On Wed 2015-02-11 01:33:40 -0500, Trevor Perrin wrote:
> I'm not sure PGP signatures contain the public key or a full hash by
> default - so you may be right that signing by itself is insufficient
> (signatures don't necessarily "bind" the public key - see
> "duplicate-signature key selection" [2]).

OpenPGP signatures currently don't contain the full public key or even a
full fingerprint.  What's present is the 64-bit "long keyid", which i
don't think is sufficient (David Leon Gil has already demonstrated
manufactured collisions in the short keyid space, and i doubt a
pre-image against some key in the strong set is out of reach for a
well-resourced researcher).

It is a trivial extension to include the full fingerprint, though, and
i've been doing it for years with a minor change to gpg.conf, which
anyone can add:

  sig-notation issuer-fpr at notations.openpgp.fifthhorseman.net=%g

The name of the notation is
"issuer-fpr at notations.openpgp.fifthhorseman.net" (i selected this from
my own namespace, but i encourage everyone to use the same string
instead of inventing their own; if this is useful, it would probably not
be hard to make this a global notation called just "issuer" via tedious
IETF process) and the content is the full fingerprint.

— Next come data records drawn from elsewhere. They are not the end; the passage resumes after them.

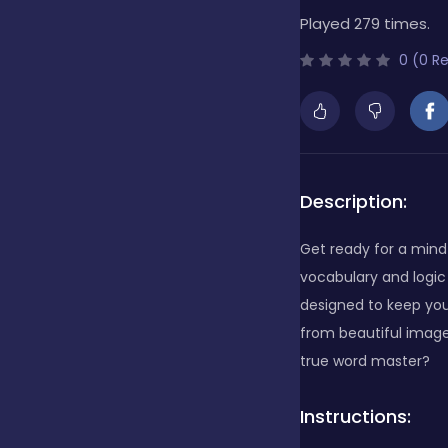
Played 279 times.
Bubble Shooter
0 (0 R
Cards
Care
Description:
Get ready for a mind
Casino
vocabulary and logic 
designed to keep you
from beautiful image
Casual
true word master?
Instructions:
Classics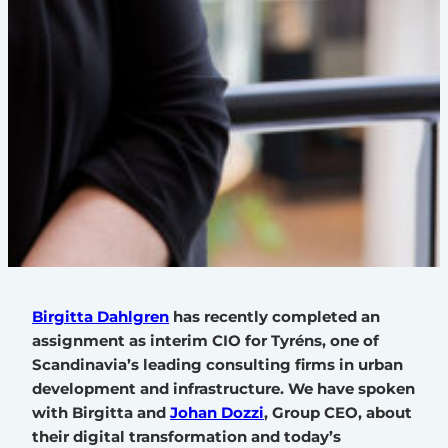
Birgitta Dahlgren
has recently completed an
assignment as interim CIO for Tyréns, one of
Scandinavia’s leading consulting firms in urban
development and infrastructure. We have spoken
with Birgitta and
Johan Dozzi
, Group CEO, about
their digital transformation and today’s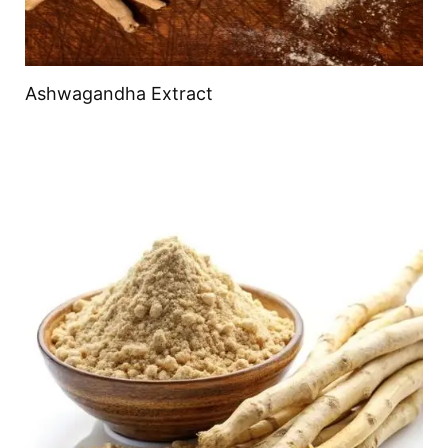
Ashwagandha Extract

> Per Mike's suggestion I tried this with S/MIME:
>  - Got an S/MIME cert, the enrollment was easy with OSX Chrome *but*
> only free for personal use, the cert expires in a year, and the cert
> could be revoked anytime.
>  - Thunderbird couldn't see the cert (doesn't integrate with OSX
> keystore), but OSX Mail started signing my messages and picked up
> Mike's key from his message (it's too transparent, though - I can't
> tell what's encrypted or view fingerprints).  Plaintext drafts of the
> messages I'm writing get sync'd through IMAP, which is bad.
>  - Exporting my certificate from OSX keychain, then importing into
> Thunderbird, was a minor hassle but got encryption/decryption working.
> Though my Thunderbird won't sign for some reason.
>  - Mike had one failure-to-encrypt (sent plaintext) in a conversation
> of a few messages, which he blamed on some "smart card stick" he had
> plugged in overriding his regular cert.
> Quoting Mike, this feels like "bugs and interop problems nobody ever
> fixes because it’s just not a widely used feature. And partly it
> doesn’t become widely used because there are lots of rough edges".
> But it sort of worked - it would be nice to see more analysis and testing.

Are you using the same key for signing as for encryption with this
setup, or does your S/MIME cert somehow have a separate signing key from
an encryption key?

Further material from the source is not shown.